I stand by my decision. If someone else can come up with a alternative solution that provides as much benefit as this then I would definitely listen, if not then stfu. Anyway he's paid up until November of this year so he might as well get used to it. In life we all have to do plenty of things we may not want to do. He needs to acknowledge that and learn to develop a way of dealing with it. I will not see him cower and avoid this things. I want to teach him to conquer and overcome these types of obstacles. It's going to be a tough road ahead due to this setback. Now he's stuck doing the same things for the next 3 months and that's going to be hard to keep his interest. Also with his mother finding it easier herself to give in and not take him. I can't go over there everyday when she has him just to ensure that he gets there. I don't know what he does or doesn't do over there but it seems like the work I'm doing with him gets undone to a degree. I hope that is not the case. I want Isaac to be prepared for life and know what he needs to know to succeed and most importantly be happy and although it's hard work and I get confused and depressed sometimes wondering if I'm doing things right or if I made a good decision I know that at the end of the day I am doing a good job and I will do my best to continue that. Hopefully this setback will actually end up being a good thing and he will learn some valuable life lessons that will help him in the future.

Thursday, June 16, 2011

Still Super Happy

My awesome gf linked me to a leaked copy of Weird Al's new album ALPOCALYPSE so I don't need to wait until they actually sent it to me and it's AWESOME!! The unusual thing I find about Weird Al's album which has happened again is that I don't really get it the first time I listen to it. Al is my absolute favorite artist ever and you would think I would instantly be falling in love with everything he does but it's so weird that not only do I not get it the first time I listen to a new album but sometimes I actually don't like some of the songs. I find that very strange. What turns out to be awesome though is that the more and more I listen to it though the more it starts to jive with me. [My current Top 3] I don't know why that happens but I think it's even better than immediately liking everything. It kind of bonds and grows on me and that makes it be awesomer longer somehow. That's the only explanation I can come up with.

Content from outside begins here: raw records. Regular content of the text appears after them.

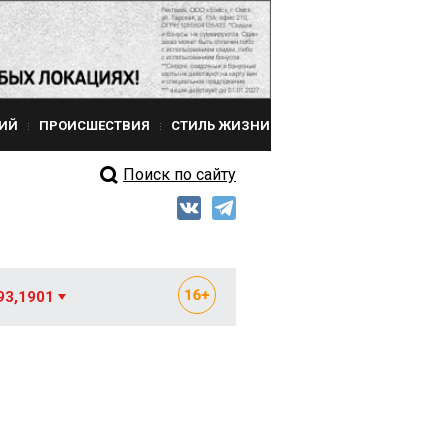
ИЙ
ПРОИСШЕСТВИЯ
СТИЛЬ ЖИЗНИ
Поиск по сайту
93,1901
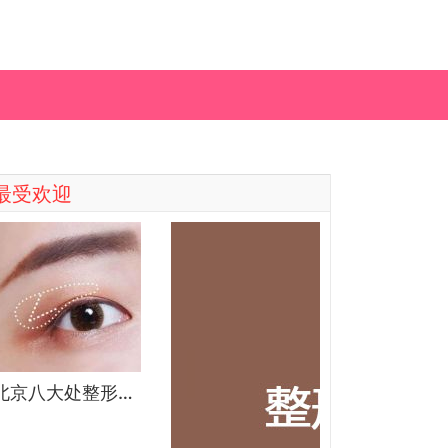
最受欢迎
北京八大处整形医院双眼皮做得最好的医生和价格大全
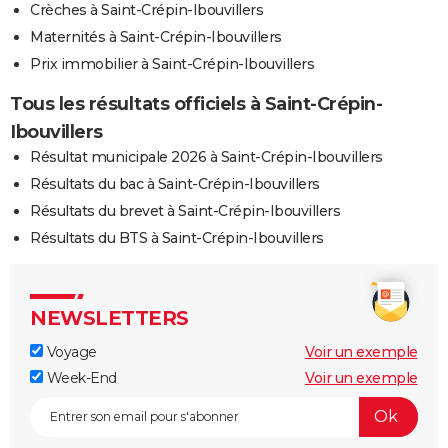
Crèches à Saint-Crépin-Ibouvillers
Maternités à Saint-Crépin-Ibouvillers
Prix immobilier à Saint-Crépin-Ibouvillers
Tous les résultats officiels à Saint-Crépin-
Ibouvillers
Résultat municipale 2026 à Saint-Crépin-Ibouvillers
Résultats du bac à Saint-Crépin-Ibouvillers
Résultats du brevet à Saint-Crépin-Ibouvillers
Résultats du BTS à Saint-Crépin-Ibouvillers
NEWSLETTERS
Voyage
Voir un exemple
Week-End
Voir un exemple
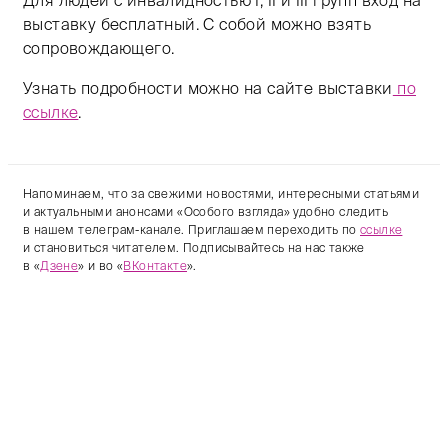
Для людей с инвалидностью I, II и III групп вход на
выставку бесплатный. С собой можно взять
сопровождающего.
Узнать подробности можно на сайте выставки
по
ссылке
.
Напоминаем, что за свежими новостями, интересными статьями
и актуальными анонсами «Особого взгляда» удобно следить
в нашем телеграм-канале. Приглашаем переходить по
ссылке
и становиться читателем. Подписывайтесь на нас также
в «
Дзене
» и во «
ВКонтакте
».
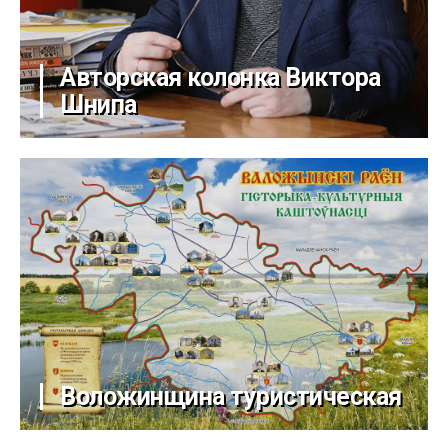
Авторская колонка Виктора
Шнипа
Воложинщина туристическая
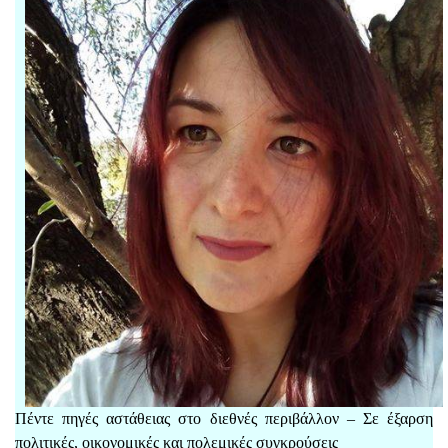
Πέντε πηγές αστάθειας στο διεθνές περιβάλλον – Σε έξαρση
πολιτικές, οικονομικές και πολεμικές συγκρούσεις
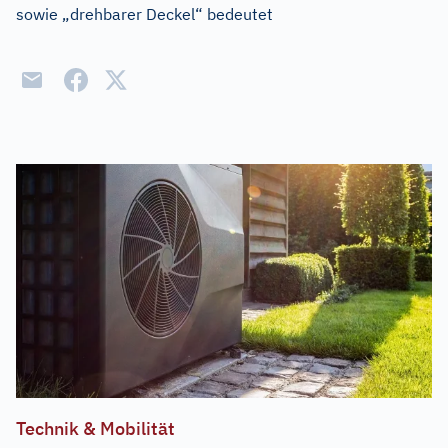
sowie „drehbarer Deckel“ bedeutet
Technik & Mobilität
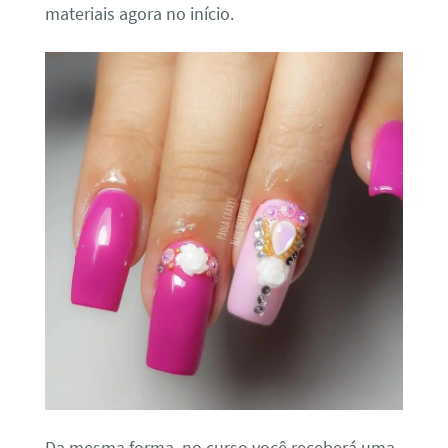
materiais agora no início.
Da mesma forma, no curso você receberá uma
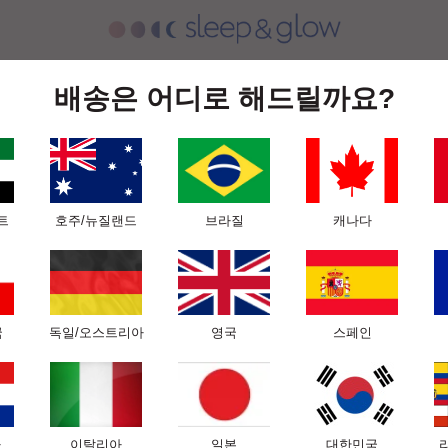
 담요
슬립앤글로우 실크 컬렉션
당사의 과학
전문가용
배송은 어디로 해드릴까요?
옴니아 베개와 베갯잇
트
호주/뉴질랜드
브라질
캐나다
옴니아 베개를 사용하며 옆으로
는것을 방지합니다. 베개 높이
수면 주름과 아침 붓기를 
혁신적인 특허 베개 옴니아
국
독일/오스트리아
영국
스페인
입니다.
새로운 인체 공학적 3D 
니다.
엑스트라 컴포트 소재는 한
아
이탈리아
일본
대한민국
급 폼으로 머리와 목을 받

The best part is that even though I'll have heard and learned all the words to all the songs before I even get the album I still can't wait to get it because he made VIDEOS for every single song on the album. I don't know if those have leaked yet or not because I haven't looked for them but I can wait. I'm sure those are going to be a hilarious bonus to what he's already created.

That reminded me how bad the last album went for me. I started ordering the albums directly from Al's website. I do that so all the money goes directly to him and he has my name somewhere in his database so he knows who I am and that I definitely have his stuff. Well the last album (or maybe it was 2 albums ago, I forget) was released and every one bought it and listened to it but the shipping from Al's site took so long that I didn't get it until almost 7 full days after everyone else and they already knew all the songs and everything and it sucked.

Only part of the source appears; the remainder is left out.